*** Block opens ***

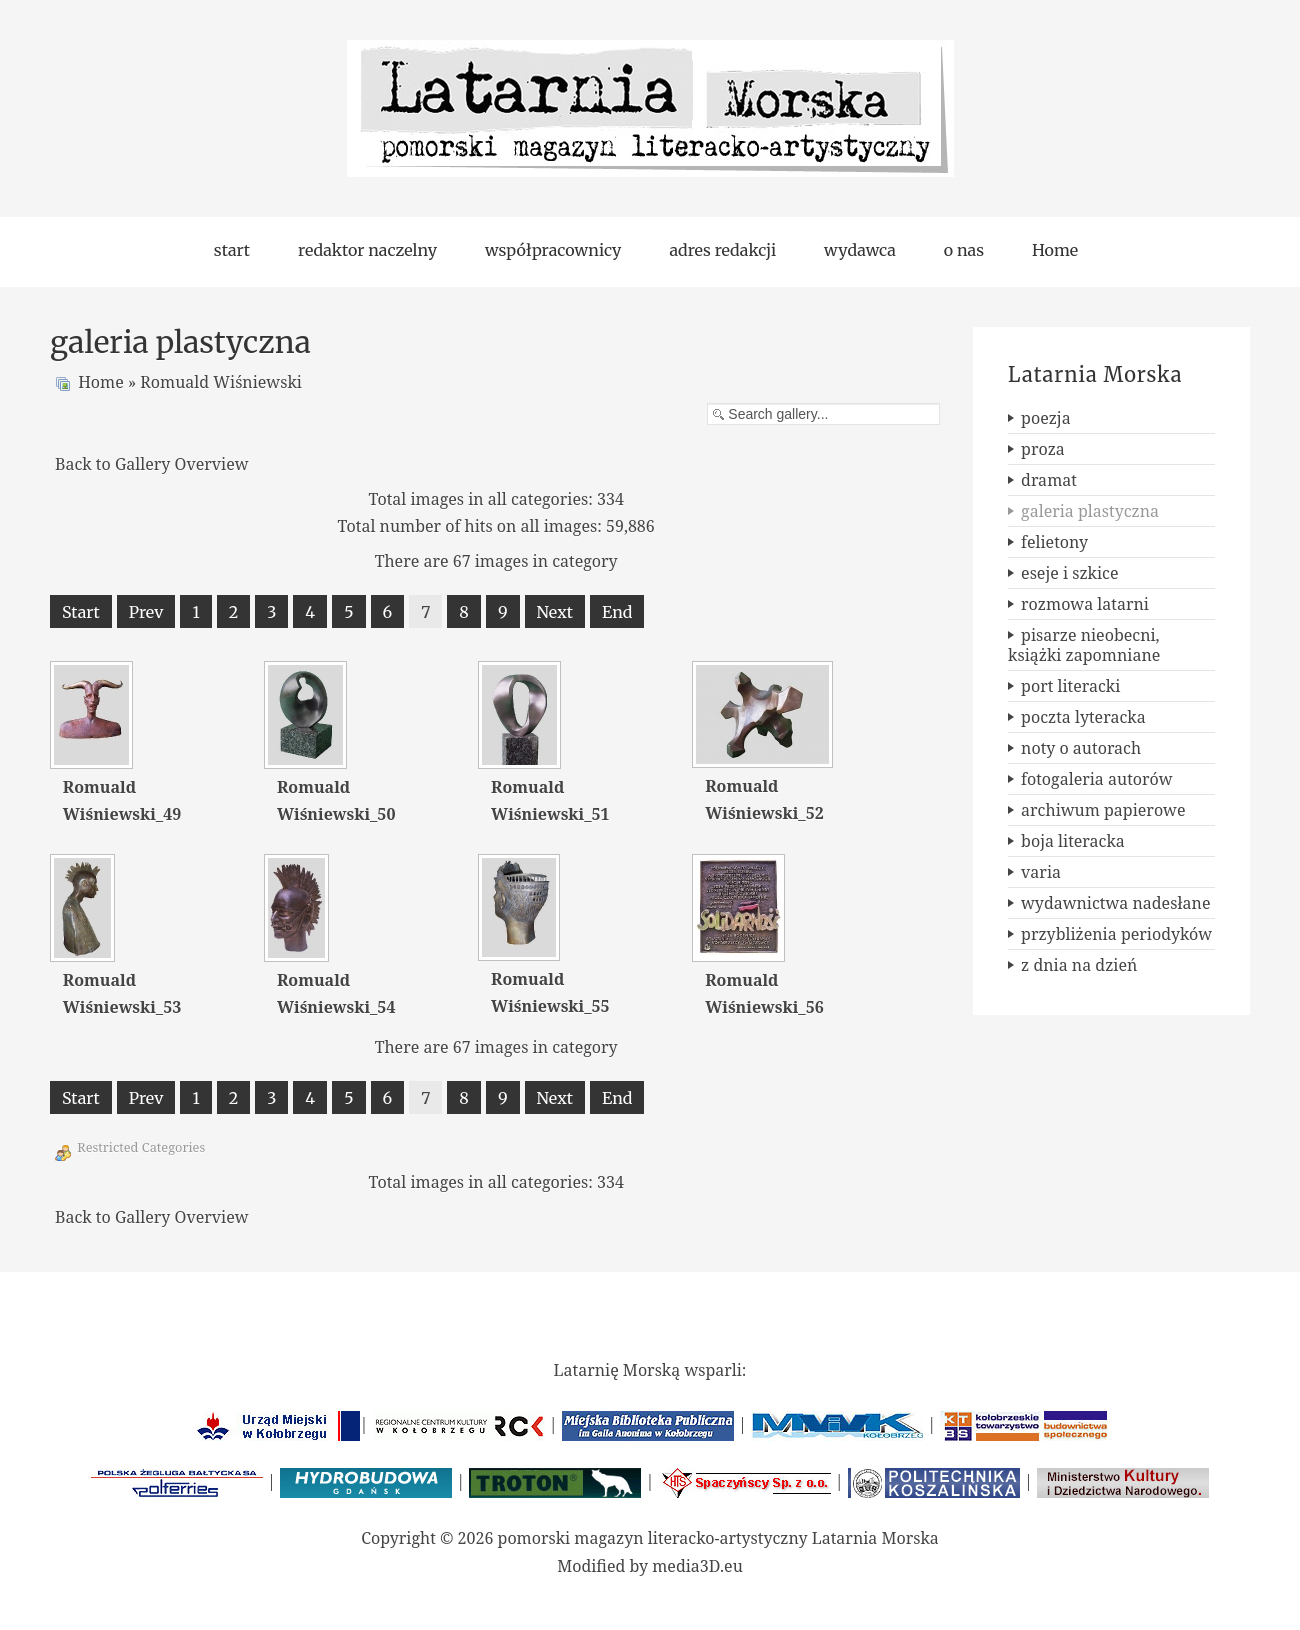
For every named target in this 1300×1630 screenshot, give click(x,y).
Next (555, 612)
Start (81, 612)
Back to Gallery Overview (152, 464)
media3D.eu (697, 1566)
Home (101, 382)
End (617, 612)
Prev (146, 612)
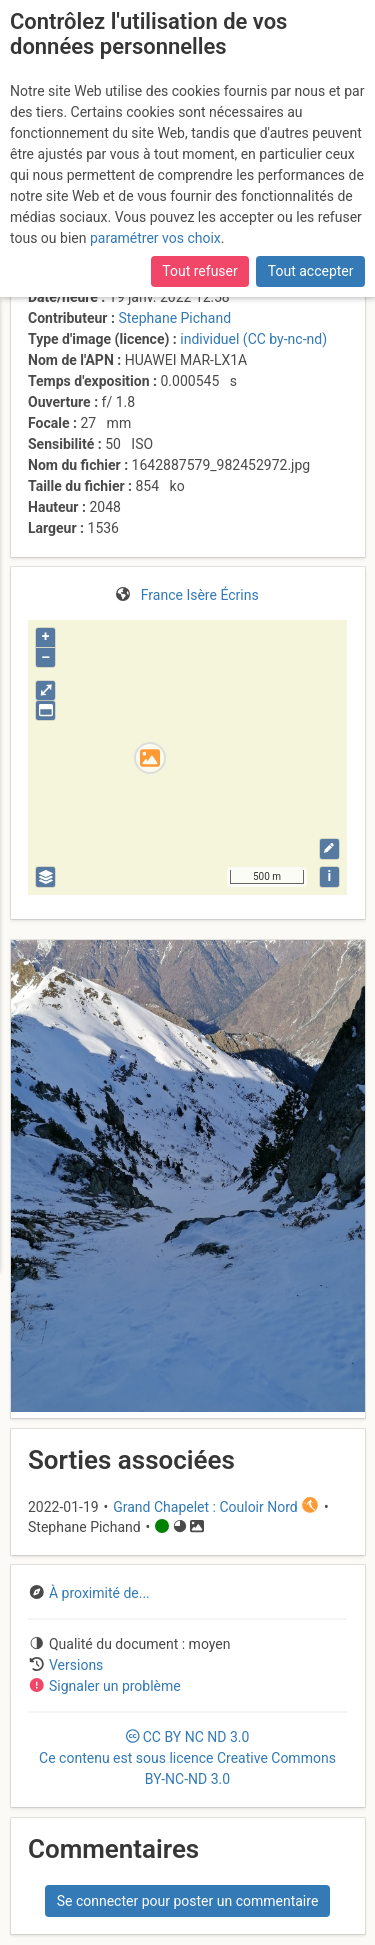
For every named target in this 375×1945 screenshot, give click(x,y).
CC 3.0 (187, 1758)
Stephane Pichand (174, 318)
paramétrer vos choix (155, 238)
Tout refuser (199, 271)
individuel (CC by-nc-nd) (253, 339)
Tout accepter (311, 271)
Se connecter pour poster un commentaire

*** Block closes ***

(Aim of the exercise) Each record should be written out again exactly, though without its pictures.

(Task output)
For every named target in this 1300×1630 screenshot, give click(x,y).
Next (555, 612)
Start (81, 612)
Back to Gallery Overview (152, 464)
media3D.eu (697, 1566)
Home (101, 382)
End (617, 612)
Prev (146, 612)
For every named target in this 375×1945 screenshot, give click(x,y).
CC 3.0 (187, 1758)
Stephane Pichand (174, 318)
paramétrer vos choix (155, 238)
Tout refuser (199, 271)
individuel (CC by-nc-nd) (253, 339)
Tout accepter (311, 271)
Se connecter pour poster un commentaire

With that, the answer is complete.